He shrugged. "It might be better for all concerned if you were under military discipline, although it might not suit your ego. Take, for example, the two generals you met in Detroit; Generals Hayes and Van Dorf. They both are regarded as brilliant; they are both regarded as too mentally precocious to be risked in physical action. They are two of the most agile minds on the staff."
I took his word for it. "They are still generals to me. And I don't have to stand at attention, and I don't have to take their orders."
"Exactly," and he reached for the cigarettes again. "It is not going to do any good by adding more fuel to your mental furnace, but it is only fair to tell you that the ... elimination thing was more or less seriously discussed before you left Detroit."
He didn't give me a chance to blow up, but raced on. "General Hayes and General Van Dorf are sensible men, dealing in material and sensible things. You are neither practical or sensible, in many ways, this being one. They, as well equipped as they are, are not prepared to cope with such a problem presented with such as you. I might add here, that neither is anyone else. What are you laughing at?"
I couldn't help it. "The military mind at its best. First cross up the world by getting a weapon with no defense. Then when someone comes up with a defense for any weapon, including the weapon with no defense, they start turning back flips."
"Take that idiotic grin off your face." Just the same, he thought it was rather comic, himself. "Neither of us are in the Armed Forces, so for the present we can talk and plan freely. If you think, Peter, that all this can be solved with prejudice and a smart remark, you're very, very wrong. The worst is yet to come."

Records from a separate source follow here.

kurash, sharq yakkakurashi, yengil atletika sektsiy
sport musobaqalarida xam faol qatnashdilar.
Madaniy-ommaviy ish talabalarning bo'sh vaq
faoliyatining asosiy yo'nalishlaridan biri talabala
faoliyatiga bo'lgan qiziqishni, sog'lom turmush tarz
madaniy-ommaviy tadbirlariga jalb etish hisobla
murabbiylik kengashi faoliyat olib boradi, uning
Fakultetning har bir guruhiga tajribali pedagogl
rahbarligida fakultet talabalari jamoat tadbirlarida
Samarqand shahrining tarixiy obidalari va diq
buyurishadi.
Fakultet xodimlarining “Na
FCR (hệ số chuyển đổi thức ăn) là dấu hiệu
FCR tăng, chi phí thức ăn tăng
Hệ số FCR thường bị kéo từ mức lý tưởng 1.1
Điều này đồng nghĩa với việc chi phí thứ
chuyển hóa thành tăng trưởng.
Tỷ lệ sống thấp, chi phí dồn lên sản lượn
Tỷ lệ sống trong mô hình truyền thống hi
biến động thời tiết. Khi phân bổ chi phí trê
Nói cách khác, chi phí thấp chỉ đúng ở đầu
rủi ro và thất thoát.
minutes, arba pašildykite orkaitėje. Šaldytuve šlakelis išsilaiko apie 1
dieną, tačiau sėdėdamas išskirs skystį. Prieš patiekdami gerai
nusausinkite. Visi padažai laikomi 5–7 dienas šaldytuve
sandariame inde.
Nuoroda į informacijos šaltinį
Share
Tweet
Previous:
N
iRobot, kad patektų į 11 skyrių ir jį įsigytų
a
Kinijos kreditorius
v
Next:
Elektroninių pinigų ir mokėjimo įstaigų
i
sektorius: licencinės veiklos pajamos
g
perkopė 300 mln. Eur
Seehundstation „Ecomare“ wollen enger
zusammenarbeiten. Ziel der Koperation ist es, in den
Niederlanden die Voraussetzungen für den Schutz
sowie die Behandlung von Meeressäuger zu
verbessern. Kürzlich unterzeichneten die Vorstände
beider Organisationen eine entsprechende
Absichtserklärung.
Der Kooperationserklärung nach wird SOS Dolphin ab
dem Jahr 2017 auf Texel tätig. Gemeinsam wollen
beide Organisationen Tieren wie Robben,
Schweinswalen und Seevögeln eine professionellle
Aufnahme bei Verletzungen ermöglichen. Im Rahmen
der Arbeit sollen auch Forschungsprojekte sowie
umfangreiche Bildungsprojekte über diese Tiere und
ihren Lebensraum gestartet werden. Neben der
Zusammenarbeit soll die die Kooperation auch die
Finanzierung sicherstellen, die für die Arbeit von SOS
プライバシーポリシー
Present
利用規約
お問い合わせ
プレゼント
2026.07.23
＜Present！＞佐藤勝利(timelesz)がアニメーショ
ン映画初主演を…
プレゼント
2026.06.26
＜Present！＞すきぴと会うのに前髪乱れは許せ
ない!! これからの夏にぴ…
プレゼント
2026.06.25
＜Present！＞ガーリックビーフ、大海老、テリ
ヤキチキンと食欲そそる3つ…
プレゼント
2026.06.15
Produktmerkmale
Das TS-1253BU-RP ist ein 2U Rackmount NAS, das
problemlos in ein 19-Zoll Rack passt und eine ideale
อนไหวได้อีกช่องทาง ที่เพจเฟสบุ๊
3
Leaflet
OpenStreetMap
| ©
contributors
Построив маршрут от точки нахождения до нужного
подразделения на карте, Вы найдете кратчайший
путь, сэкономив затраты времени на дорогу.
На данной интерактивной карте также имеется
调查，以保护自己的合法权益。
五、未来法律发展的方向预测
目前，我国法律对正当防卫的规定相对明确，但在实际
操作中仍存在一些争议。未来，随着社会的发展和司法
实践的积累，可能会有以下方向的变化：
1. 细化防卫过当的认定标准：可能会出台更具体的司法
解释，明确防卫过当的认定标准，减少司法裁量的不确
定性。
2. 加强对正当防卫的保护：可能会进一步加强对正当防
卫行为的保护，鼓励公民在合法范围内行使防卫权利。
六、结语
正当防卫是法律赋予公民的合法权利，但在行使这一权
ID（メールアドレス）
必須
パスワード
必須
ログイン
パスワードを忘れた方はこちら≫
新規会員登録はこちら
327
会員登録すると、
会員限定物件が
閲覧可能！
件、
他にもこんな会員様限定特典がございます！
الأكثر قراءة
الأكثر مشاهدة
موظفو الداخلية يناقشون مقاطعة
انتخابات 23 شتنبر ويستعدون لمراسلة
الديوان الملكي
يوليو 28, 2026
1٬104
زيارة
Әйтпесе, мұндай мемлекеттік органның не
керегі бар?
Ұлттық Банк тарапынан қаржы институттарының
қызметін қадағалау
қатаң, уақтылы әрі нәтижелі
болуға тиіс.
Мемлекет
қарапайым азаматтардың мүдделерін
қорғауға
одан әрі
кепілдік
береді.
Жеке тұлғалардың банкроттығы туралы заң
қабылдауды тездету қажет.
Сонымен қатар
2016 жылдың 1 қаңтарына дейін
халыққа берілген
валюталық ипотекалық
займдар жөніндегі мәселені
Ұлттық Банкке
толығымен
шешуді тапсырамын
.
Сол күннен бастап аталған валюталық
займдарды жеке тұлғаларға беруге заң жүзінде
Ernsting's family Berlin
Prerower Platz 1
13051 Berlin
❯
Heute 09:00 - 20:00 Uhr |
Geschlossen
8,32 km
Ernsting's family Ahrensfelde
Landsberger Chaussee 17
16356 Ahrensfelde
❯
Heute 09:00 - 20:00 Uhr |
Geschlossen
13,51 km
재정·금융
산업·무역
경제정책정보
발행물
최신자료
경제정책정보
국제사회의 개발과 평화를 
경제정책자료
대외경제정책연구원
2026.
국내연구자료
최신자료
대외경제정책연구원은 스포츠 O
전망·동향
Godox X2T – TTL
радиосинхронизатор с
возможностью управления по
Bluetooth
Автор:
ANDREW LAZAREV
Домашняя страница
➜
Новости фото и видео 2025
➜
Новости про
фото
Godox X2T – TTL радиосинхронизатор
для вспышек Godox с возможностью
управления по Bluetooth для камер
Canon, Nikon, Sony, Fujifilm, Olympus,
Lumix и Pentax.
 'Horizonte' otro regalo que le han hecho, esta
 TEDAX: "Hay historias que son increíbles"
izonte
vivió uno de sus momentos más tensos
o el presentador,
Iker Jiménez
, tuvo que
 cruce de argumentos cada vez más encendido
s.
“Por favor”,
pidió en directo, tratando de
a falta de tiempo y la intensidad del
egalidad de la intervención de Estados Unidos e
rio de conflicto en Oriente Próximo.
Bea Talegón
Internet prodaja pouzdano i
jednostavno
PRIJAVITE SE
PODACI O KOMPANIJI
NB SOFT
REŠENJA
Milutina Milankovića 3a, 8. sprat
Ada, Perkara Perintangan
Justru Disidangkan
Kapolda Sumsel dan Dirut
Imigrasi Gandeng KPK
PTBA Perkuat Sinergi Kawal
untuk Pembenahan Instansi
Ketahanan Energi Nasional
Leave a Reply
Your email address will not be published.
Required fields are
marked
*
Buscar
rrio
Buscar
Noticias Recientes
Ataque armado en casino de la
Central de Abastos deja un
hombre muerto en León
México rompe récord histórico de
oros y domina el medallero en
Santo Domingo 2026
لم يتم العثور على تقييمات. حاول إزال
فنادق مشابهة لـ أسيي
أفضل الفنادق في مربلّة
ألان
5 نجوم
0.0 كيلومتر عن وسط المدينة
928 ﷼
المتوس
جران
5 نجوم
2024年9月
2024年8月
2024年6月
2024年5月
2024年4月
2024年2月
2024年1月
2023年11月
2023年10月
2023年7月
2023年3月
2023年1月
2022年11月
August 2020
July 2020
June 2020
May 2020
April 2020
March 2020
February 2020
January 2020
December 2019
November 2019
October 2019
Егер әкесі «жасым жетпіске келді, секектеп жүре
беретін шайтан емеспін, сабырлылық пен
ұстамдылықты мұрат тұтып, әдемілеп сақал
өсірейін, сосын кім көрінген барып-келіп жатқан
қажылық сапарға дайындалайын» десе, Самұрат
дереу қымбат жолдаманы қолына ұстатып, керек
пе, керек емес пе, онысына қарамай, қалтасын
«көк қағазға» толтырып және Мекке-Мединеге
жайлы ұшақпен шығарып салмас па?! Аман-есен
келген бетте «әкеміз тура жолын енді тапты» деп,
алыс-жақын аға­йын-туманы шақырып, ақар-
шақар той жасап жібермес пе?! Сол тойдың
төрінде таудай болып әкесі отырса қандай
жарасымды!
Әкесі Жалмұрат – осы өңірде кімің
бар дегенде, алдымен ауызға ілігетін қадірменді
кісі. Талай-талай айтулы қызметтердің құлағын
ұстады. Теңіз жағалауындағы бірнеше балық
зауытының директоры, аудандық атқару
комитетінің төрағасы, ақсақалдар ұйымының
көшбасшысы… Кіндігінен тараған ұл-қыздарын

I asked him if I'd had a bed of roses, so far. "I don't think I could be much worse off than I've been so far. How would you like to be penned up—"
"Penned up?" He snorted disgustedly. "You've had yourself a holiday, and you can't see it. Try to see the military, the legal point of view. Here is one person, Peter Ambrose Miller, one man and only one man, with the ability, the power, to cancel at one stroke every scientific advancement that armament has made in the past three thousand years."
"And the big boys don't like it," I mused.
"The little boys, as you use the word, won't like it, either," he said. "But, that's not the point. Not the point at all. The stem of the apple is this—what are we going to do with you?"